Content » Vol 94, Issue 1

Letter to the Editor

Change in Dermoscopic Pattern of Naevi in Children: A Commentary

Alon Scope1,2, Ashfaq A. Marghoob1, Stephen W. Dusza1, Susan A. Oliveria1 and Allan C. Halpern1

1Dermatology Service, Memorial Sloan-Kettering Cancer Center, New York, USA, and 2Department of Dermatology, Sheba Medical Center and Sackler School of Medicine, Tel Aviv University, Tel Aviv, Israel. E-mail: scopea1@gmail.com.

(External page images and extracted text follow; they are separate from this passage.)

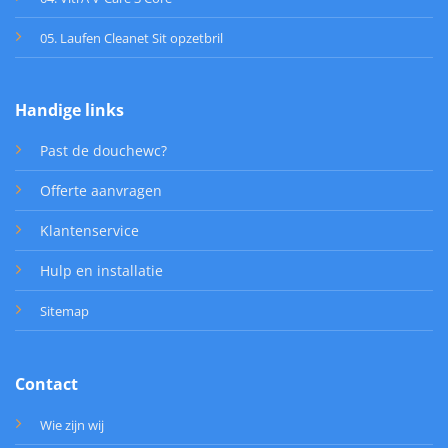
05. Laufen Cleanet Sit opzetbril
Handige links
Past de douchewc?
Offerte aanvragen
Klantenservice
Hulp en installatie
Sitemap
Contact
Wie zijn wij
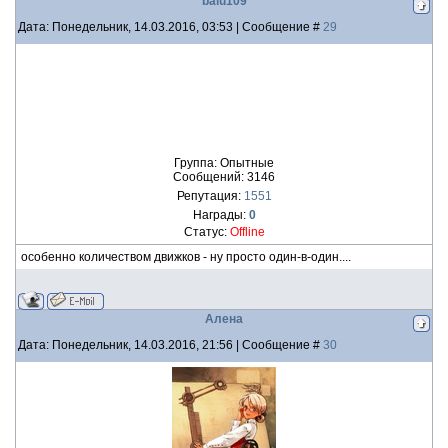
balu109
Дата: Понедельник, 14.03.2016, 03:53 | Сообщение #
29
Группа: Опытные
Сообщений:
3146
Репутация:
1551
Награды:
0
Статус:
Offline
особенно количеством движков - ну просто один-в-один....
Алена
Дата: Понедельник, 14.03.2016, 21:56 | Сообщение #
30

Accepted Feb 14, 2013, Epub ahead of print May 27, 2013

Sir,

We read with interest the publication by Belloni Fortina et al. (1). In this observational study, 717 melanocytic naevi in 160 consecutive paediatric patients were followed for changes in dermoscopic pattern. Patients were 3–16 years of age at baseline and their naevi were followed for up to 7 years. Of the 717 naevi included in the study, 140 (19.5%) exhibited a change in dermoscopic pattern during follow-up. These changes were common in all paediatric age groups, but most frequent (25.3%) in the naevi of younger patients (age 3–6 years at baseline). Notably, of the 140 naevi with dermoscopic change, the most common type was from globular to globular-reticular pattern (35 of 119 naevi with globular pattern at baseline, 29.4%), from globular to reticular (14/119, 11.8%) and from globular-reticular to reticular (24 of 64 naevi with globular-reticular pattern at baseline, 37.5%). These observations are important and consistent with previous cross-sectional studies, which reported that, while a greater prevalence of globular naevi, including those with cobblestone pattern, was seen in children < 10 years, a predominance of reticular naevi was observed in adults (2–5).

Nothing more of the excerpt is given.